Aus diesem Grunde empfehlen wir diese Forderung abzulehnen und proaktiv städtische Flächen, Grundstücke und Gebäude zur Verfügung zu stellen, um eine ausreichende Abdeckung zu gewährleisten. In Bereichen, wo dies auch dadurch nicht gewährleistet werden kann, sollte die Stadt alle Möglichkeiten nutzen, um die Abdeckung zu verbessern.
Im Weiteren sei darauf verwiesen, dass der 5G Ausbau in Freiburg weitgehend abgeschlossen ist.
Verbindungen zur Querdenker Szene
Menschen, die vor 5G Angst haben, finden sich inzwischen zu einem sehr großen Teil in anderen Verschwörungsfeldern wieder. Sie sind besonders empfänglich dafür und wer an eine Verschwörung glaubt, glaubt in Folge auch anderen. Die Entkopplung von den etablierten Medien tut ihr übriges.

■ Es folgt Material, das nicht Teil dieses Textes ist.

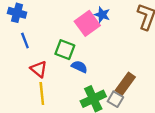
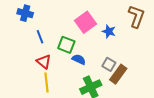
blue star: (102, 15) -> (109, 31), moved
blue line: (25, 41) -> (40, 37), moved
gray square: (115, 99) -> (109, 64), moved

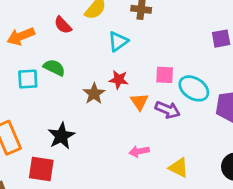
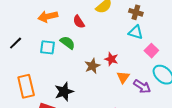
red semicircle: (63, 25) -> (79, 22), moved
cyan triangle: (118, 41) -> (136, 32), moved, turned 42
pink square: (165, 75) -> (151, 51), moved, turned 32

Zur Einordnung des “Aktionsbündnis Freiburg 5G-frei”: Eine Reihe von Aktivisten des Aktionsbündnisses sind inzwischen der Querdenken-Bewegung bzw. Szene in Freiburg zuzuordnen.
Zur Vertrauensperson Dr. Wolf Bergmann: Dr. Bergmann ist Teil der Freiburger Querdenken-Szene, er nahm in der Vergangenheit an Demonstrationen gegen Impfungen teil (https://sbamueller.com/2021/09/23/demonstration-der-coronaleugner-vor-der-angell-schule-neue-stufe-der-eskalation/) und sprach sich in einem “Papier” gegen Impfungen gegen SARS Cov-2 aus.
(https://sbamueller.com/2021/02/28/dr-blaubaers-impfstoff-maerchenstunde/)
Daneben lassen seine Einlassungen vermuten, dass er von grundlegenden medizinischen Diagnosemethoden, wie dem Funktionieren eines PCR Tests, der zur Diagnose einer Vielzahl von Krankheiten seit vielen Jahren genutzt wird, keine Ahnung hat.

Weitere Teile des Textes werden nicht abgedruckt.